#### Problem to work on
Without the pictures, give every record again exactly.

[Dataset entries]
BEGIN

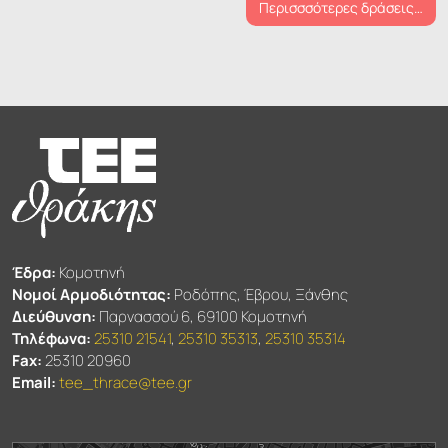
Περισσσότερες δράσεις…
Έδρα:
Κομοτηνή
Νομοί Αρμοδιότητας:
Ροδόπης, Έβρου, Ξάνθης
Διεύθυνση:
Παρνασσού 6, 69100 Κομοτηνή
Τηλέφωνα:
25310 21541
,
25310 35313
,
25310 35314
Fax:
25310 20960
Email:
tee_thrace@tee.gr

END

#### Solution to the exercise
Περισσσότερες δράσεις…
Έδρα:
Κομοτηνή
Νομοί Αρμοδιότητας:
Ροδόπης, Έβρου, Ξάνθης
Διεύθυνση:
Παρνασσού 6, 69100 Κομοτηνή
Τηλέφωνα:
25310 21541
,
25310 35313
,
25310 35314
Fax:
25310 20960
Email:
tee_thrace@tee.gr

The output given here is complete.